Japanese natural resources related to sino-Japanese war and World War II
Japan Date:1938 Duration:3 min 26 sec Sound:Yes
Animated map illustrating shortage of indigenous raw materials in Japan. As stockpiles vanish during Sino-Japanese war, Japan's domestic sources supply only 10% of the nation's needs for war. Animated sequence shows lack of steel, aluminum, copper, and power generation for the conduct of war. But one of the nation's greatest resources is the population of skilled Japanese workers, who are shown at various high tech jobs, as well as on the farms and in the fishing industry. Japanese workers are seen who work for the Zaibatsu (four ruling families of Japan). Banks of Japanese women typists and women in a factory. Young women painting faces on a "Kewpie doll." A Japanese family at dinner time. Women engaged in fabric spinning.
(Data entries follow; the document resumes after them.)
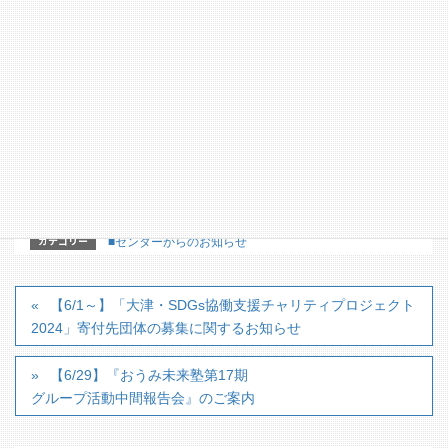
カテゴリー
■センターからのお知らせ
【6/1～】「大津・SDGs協働支援チャリティプロジェクト
2024」寄付先団体の募集に関するお知らせ
【6/29】『おうみ未来塾第17期
グループ活動中間報告会』のご案内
Animated graphic illustrates Japan's war-related resources for World War 2, by showing a Japanese soldier standing astride map of Japan with lines extending to sources of needed raw materials from Japanese possessions in Korea, Manchuria,Formosa, China,Indochina,Malaya, and its network of Pacific Islands. Final scene displays copy of Los Angeles Times newspaper with headline reading: "Jap Supply Lines Blasted." It also features a story that appears to refer to the U.S. 6th Army invasion of Leyte in the Philippines, in October, 1944 (when General MacArthur waded ashore and stated,"I have returned"). (Note: Although produced during World War 2, this film shows prewar scenes of Japan. The animated illustrations and maps and, of course, the newspaper shown at the end, date from World War II.)